|Publication number||US4194790 A|
|Application number||US 05/564,640|
|Publication date||Mar 25, 1980|
|Filing date||Apr 2, 1975|
|Priority date||Apr 24, 1974|
|Also published as||DE2516147A1, DE2516147C2|
|Publication number||05564640, 564640, US 4194790 A, US 4194790A, US-A-4194790, US4194790 A, US4194790A|
|Inventors||Peter Kenny, Stanley N. Johnson|
|Original Assignee||Coal Industry (Patents) Ltd.|
|Export Citation||BiBTeX, EndNote, RefMan|
|Patent Citations (11), Non-Patent Citations (1), Referenced by (38), Classifications (17)|
|External Links: USPTO, USPTO Assignment, Espacenet|
This invention relates to rock cutting tip inserts.
Usually, a rock cutting tool has a recess or cut provided with a tip insert formed by cemented carbide of uniform grade, for example, the hardness of the carbide forming the tip insert is substantially constant throughout the body of the carbide. The grade of carbide is selected depending upon the rock cutting conditions encountered in any particular installation, for example, in arduous cutting conditions a relatively soft grade of carbide may be selected in order to avoid or reduce the tendency of the tip insert to fracture. However, the cutting tool may have a short operational life due to wear of the tip insert which thereby becomes blunt. Alternatively, in less arduous cutting conditions where the tendency of the tip insert to fracture is less of a problem, a harder grade of carbide may be selected in order to reduce wear of the carbide and increase the operational life of the tip insert before reshaping is required.
It will be appreciated that the requirements of the cutting or working margin of the carbide tip insert, i.e. the part of the tip insert nearest to the rock being cut, determines the grade of carbide selected for all the body of carbide.
However, irrespective of the hardness of carbide selected the tip insert will tend to wear during cutting and a wear flat or flat surface is formed on the tip insert behind the cutting or working length. The carbide wears so that the wear flat tends to be formed at an angle relative to the cutting or working margin such that a negative back clearance exists between the tip insert and the uncut rock profile. Thus the wear flat tends to rub against the uncut rock and/or particles of cut rock tend to be crushed between the wear flat and the uncut rock. Consequently, the cutting efficiency of the cutter tool is reduced and a proportionally large cutting force must be exerted on the cutter tool to cut the rock.
An object of the present invention is to provide an improved rock cutting tip insert for a rock cutting tool which tends to overcome or reduce the above mentioned problems.
According to the present invention a rock cutting tip insert comprises a cutting or working margin of one hardness level and a backing or base portion of a second hardness level, the first hardness level being at least one hundred units on the Vickers Hardness scale greater than the second hardness level.
Advantageously, the cutting or working margin and/or the backing or base portion may be formed of a hard mineral or ceramic, or of a composite material in which particles of hard mineral or ceramic are embedded in a softer matrix.

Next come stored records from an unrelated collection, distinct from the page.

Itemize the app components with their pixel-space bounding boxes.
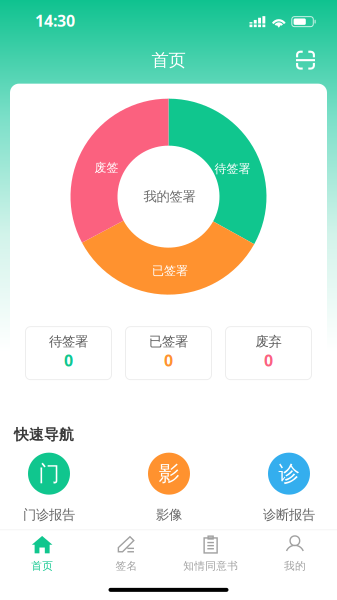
button[interactable]: Scan — [288, 43, 323, 78]
button[interactable]: 废弃 — [226, 327, 312, 380]
staticText: 诊 — [278, 460, 300, 487]
staticText: 已签署 — [149, 333, 188, 350]
staticText: 已签署 — [152, 263, 188, 278]
staticText: 诊断报告 — [263, 507, 315, 523]
staticText: 14:30 — [35, 10, 75, 31]
staticText: 影像 — [156, 507, 182, 523]
staticText: 首页 — [152, 50, 186, 71]
button[interactable]: 影 — [109, 453, 229, 523]
staticText: 我的 — [284, 559, 306, 572]
button[interactable]: 知情同意书 — [168, 530, 253, 578]
staticText: 门诊报告 — [23, 507, 75, 523]
staticText: 待签署 — [49, 333, 88, 350]
staticText: 知情同意书 — [183, 559, 238, 572]
button[interactable]: 已签署 — [126, 327, 212, 380]
staticText: 0 — [164, 350, 173, 371]
staticText: 0 — [64, 350, 73, 371]
staticText: 废签 — [94, 160, 118, 175]
staticText: 快速导航 — [14, 426, 74, 444]
staticText: 我的签署 — [144, 188, 196, 205]
staticText: 门 — [38, 460, 60, 487]
button[interactable]: 签名 — [84, 530, 168, 578]
button[interactable]: 诊 — [229, 453, 337, 523]
staticText: 废弃 — [256, 333, 282, 350]
staticText: 签名 — [115, 559, 137, 572]
button[interactable]: 门 — [0, 453, 109, 523]
staticText: 影 — [158, 460, 180, 487]
staticText: 0 — [264, 350, 273, 371]
button[interactable]: 首页 — [0, 530, 84, 578]
button[interactable]: 我的 — [253, 530, 337, 578]
staticText: 首页 — [31, 559, 53, 572]
staticText: 待签署 — [214, 161, 250, 176]
button[interactable]: 待签署 — [26, 327, 112, 380]
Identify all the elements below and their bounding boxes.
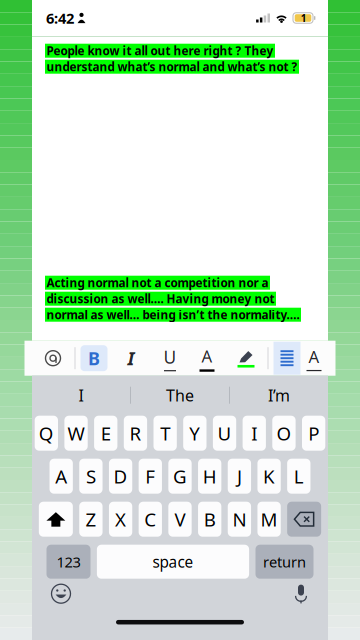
button[interactable]: I’m — [230, 376, 328, 415]
staticText: A — [202, 345, 212, 367]
staticText: Acting normal not a competition nor a — [46, 275, 268, 291]
button[interactable]: A — [50, 459, 73, 494]
button[interactable]: Shift — [39, 502, 73, 537]
button[interactable]: Q — [35, 416, 58, 451]
button[interactable]: D — [109, 459, 132, 494]
staticText: understand what’s normal and what’s not … — [46, 59, 298, 75]
button[interactable]: V — [168, 502, 192, 537]
staticText: I — [251, 420, 257, 446]
staticText: return — [263, 552, 306, 572]
button[interactable]: T — [154, 416, 177, 451]
button[interactable]: The — [131, 376, 229, 415]
button[interactable]: I — [243, 416, 266, 451]
staticText: L — [294, 464, 304, 489]
button[interactable]: Text colour — [194, 345, 220, 371]
button[interactable]: Alignment — [274, 342, 300, 375]
staticText: D — [114, 464, 128, 489]
button[interactable]: Emoji — [48, 581, 74, 607]
button[interactable]: space — [97, 545, 249, 579]
button[interactable]: Z — [79, 502, 102, 537]
button[interactable]: K — [257, 459, 281, 494]
button[interactable]: O — [272, 416, 296, 451]
button[interactable]: Highlight — [232, 345, 260, 371]
staticText: Q — [39, 420, 54, 446]
staticText: Y — [189, 420, 200, 446]
staticText: A — [55, 464, 67, 489]
button[interactable]: G — [168, 459, 192, 494]
staticText: normal as well… being isn’t the normalit… — [46, 307, 300, 323]
staticText: Z — [85, 506, 96, 532]
button[interactable]: 123 — [46, 545, 90, 579]
button[interactable]: H — [198, 459, 221, 494]
staticText: P — [308, 420, 319, 446]
staticText: S — [86, 464, 96, 489]
button[interactable]: Underline — [156, 345, 184, 371]
button[interactable]: M — [257, 502, 281, 537]
button[interactable]: I — [32, 376, 130, 415]
staticText: 6:42 — [46, 8, 74, 28]
button[interactable]: return — [256, 545, 314, 579]
staticText: K — [263, 464, 275, 489]
staticText: J — [237, 464, 242, 489]
staticText: People know it all out here right ? They — [46, 43, 274, 59]
staticText: discussion as well…. Having money not — [46, 291, 274, 307]
staticText: E — [101, 420, 111, 446]
staticText: B — [204, 506, 216, 532]
button[interactable]: C — [139, 502, 162, 537]
staticText: I — [78, 384, 84, 406]
staticText: R — [129, 420, 141, 446]
staticText: F — [145, 464, 155, 489]
button[interactable]: S — [79, 459, 102, 494]
staticText: G — [173, 464, 187, 489]
staticText: space — [152, 551, 194, 572]
button[interactable]: R — [124, 416, 147, 451]
staticText: M — [261, 506, 278, 532]
button[interactable]: Italic — [118, 345, 144, 371]
staticText: U — [164, 345, 176, 369]
button[interactable]: Font — [300, 345, 328, 371]
staticText: U — [218, 420, 232, 446]
staticText: A — [308, 345, 320, 368]
button[interactable]: J — [228, 459, 251, 494]
staticText: T — [160, 420, 170, 446]
staticText: The — [166, 384, 194, 406]
button[interactable]: P — [302, 416, 325, 451]
staticText: 123 — [56, 552, 80, 572]
staticText: C — [144, 506, 156, 532]
button[interactable]: L — [287, 459, 310, 494]
button[interactable]: Y — [183, 416, 206, 451]
button[interactable]: Bold — [80, 345, 108, 371]
button[interactable]: X — [109, 502, 132, 537]
staticText: X — [115, 506, 126, 532]
button[interactable]: E — [94, 416, 117, 451]
button[interactable]: B — [198, 502, 221, 537]
button[interactable]: W — [64, 416, 88, 451]
staticText: 1 — [301, 11, 307, 25]
button[interactable]: Dictation — [290, 581, 312, 607]
button[interactable]: Delete — [287, 502, 321, 537]
staticText: N — [232, 506, 246, 532]
button[interactable]: U — [213, 416, 236, 451]
staticText: I — [128, 346, 134, 370]
button[interactable]: N — [228, 502, 251, 537]
staticText: V — [174, 506, 186, 532]
button[interactable]: Mention — [38, 342, 68, 375]
staticText: O — [276, 420, 291, 446]
staticText: I’m — [268, 384, 290, 406]
button[interactable]: F — [139, 459, 162, 494]
staticText: H — [203, 464, 217, 489]
staticText: W — [68, 420, 84, 446]
staticText: B — [88, 346, 100, 370]
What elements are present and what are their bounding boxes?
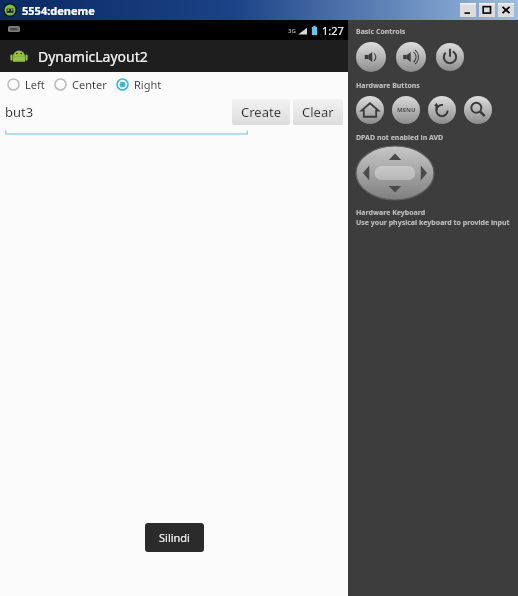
staticText: Center xyxy=(72,77,107,92)
button[interactable]: Create xyxy=(232,99,290,125)
staticText: Left xyxy=(25,77,45,92)
staticText: Hardware Keyboard xyxy=(356,208,426,218)
staticText: Silindi xyxy=(159,530,190,545)
button[interactable]: MENU xyxy=(392,96,420,124)
button[interactable]: Volume down xyxy=(356,42,386,72)
button[interactable]: Clear xyxy=(293,99,343,125)
button[interactable]: Close xyxy=(498,3,514,17)
button[interactable]: Power xyxy=(436,43,464,71)
staticText: DPAD not enabled in AVD xyxy=(356,133,444,143)
staticText: DynamicLayout2 xyxy=(38,47,148,66)
staticText: 1:27 xyxy=(322,23,344,38)
staticText: Right xyxy=(134,77,162,92)
staticText: Hardware Buttons xyxy=(356,81,420,91)
button[interactable]: Minimize xyxy=(460,3,476,17)
staticText: Basic Controls xyxy=(356,27,406,37)
staticText: Clear xyxy=(302,103,334,121)
staticText: Use your physical keyboard to provide in… xyxy=(356,218,510,228)
button[interactable]: D-pad xyxy=(356,146,434,200)
button[interactable]: Search xyxy=(464,96,492,124)
staticText: MENU xyxy=(397,106,416,114)
staticText: Create xyxy=(241,103,281,121)
staticText: 5554:deneme xyxy=(22,3,95,18)
button[interactable]: Home xyxy=(356,96,384,124)
staticText: 3G xyxy=(288,27,296,35)
button[interactable]: Right xyxy=(116,77,162,92)
staticText: but3 xyxy=(5,103,34,121)
button[interactable]: Center xyxy=(54,77,107,92)
button[interactable]: Left xyxy=(7,77,45,92)
button[interactable]: Back xyxy=(428,96,456,124)
button[interactable]: Maximize xyxy=(479,3,495,17)
button[interactable]: Volume up xyxy=(396,42,426,72)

Alternatively, the cutting or working margin may be formed of the same material as the backing or base portion but subjected to a hardening process.
Advantageously, the cutting or working margin and the backing or base portion are formed of cemented carbide.

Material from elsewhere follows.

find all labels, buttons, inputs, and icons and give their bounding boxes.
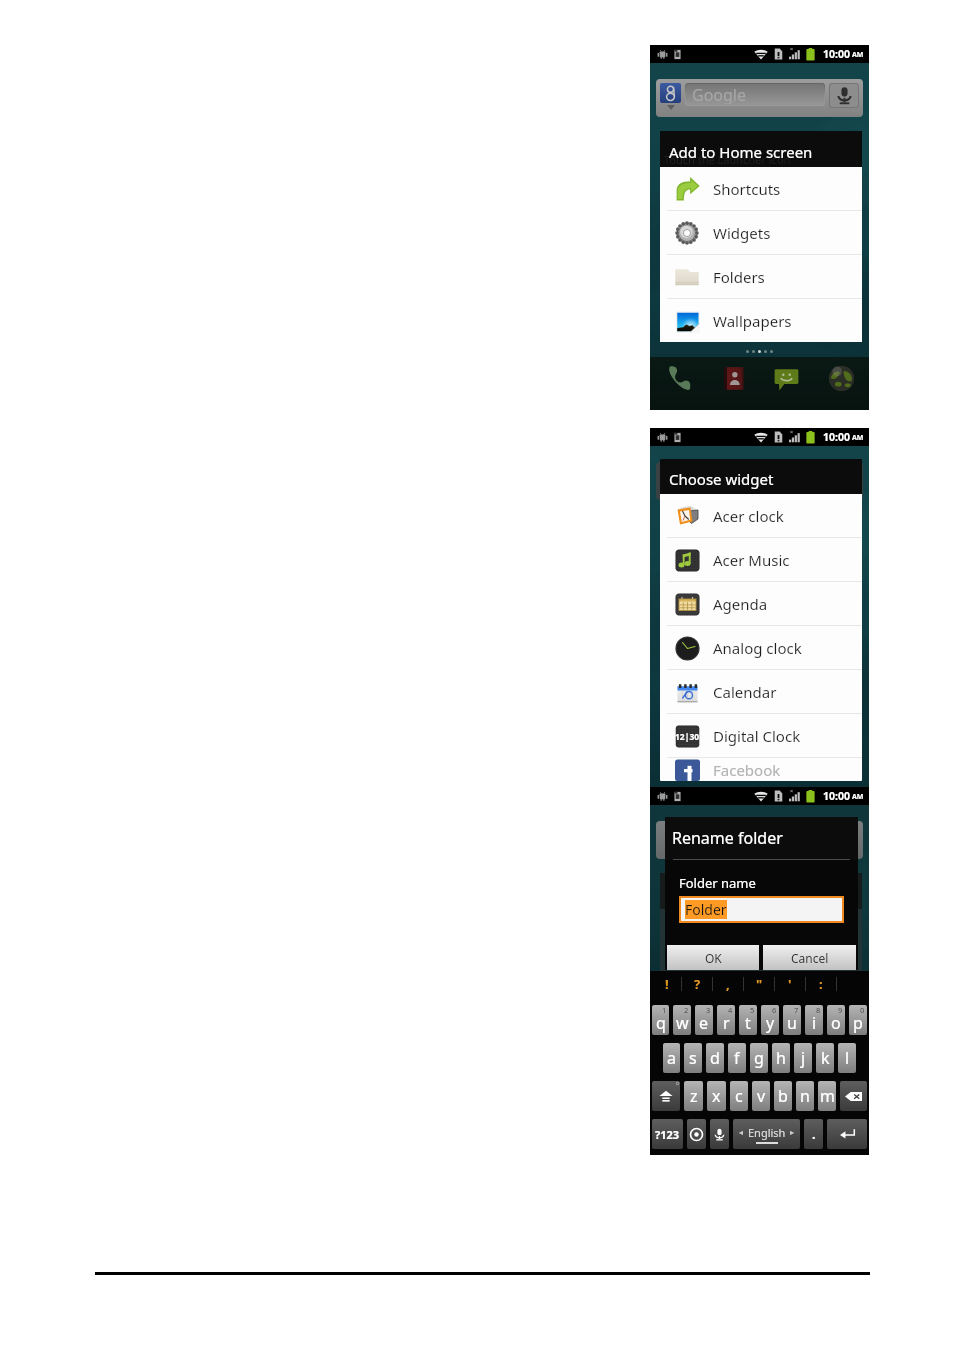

Preferably, the first hardness level is at least four hundred units on the Vickers Hardness scale greater than the second hardness level.
The present invention also provides a tip insert as defined above in combination with a rock cutting tool.
A preferred embodiment of the invention will be described with reference to the accompanying drawings in which:
FIG. 1 is a diagrammatic side view of a part of a rock cutting tool having a cemented carbide tip insert constructed in accordance with the present invention and indicating wear of the tip insert;
FIG. 2 shows a detail of FIG. 1 on an enlarged scale; and
FIG. 3 shows two graphs comprising the cutting force exerted on a cutter tool against the wear on the cutter tool for a prior known cutter tool and for a tool constructed in accordance with the present invention.
Referring to FIGS. 1 and 2, a rock cutter tool 1 comprises a body 2 having a recess or cutout 3 into which is mounted a tip insert 4, the tip insert being secured to the body 2 by, for example, brazing. The tip insert comprises two separate layers of cemented carbide of different hardness (see FIG. 2). The cutting or working margin 5 of a tip insert is a relatively hard grade carbide (having typically a hardness of 1450-1550 units on the Vickers Hardness scale). Typically the thickness of the cutting or working margin 5 is one millimeter.
The layer of carbide forming the cutting or working margin 5 is secured (by, for example, brazing), onto a wider backing or base portion 6 which is formed of a less hard grade carbide (having typically, a hardness of 1000-1100 units on the Vickers Hardness Scale).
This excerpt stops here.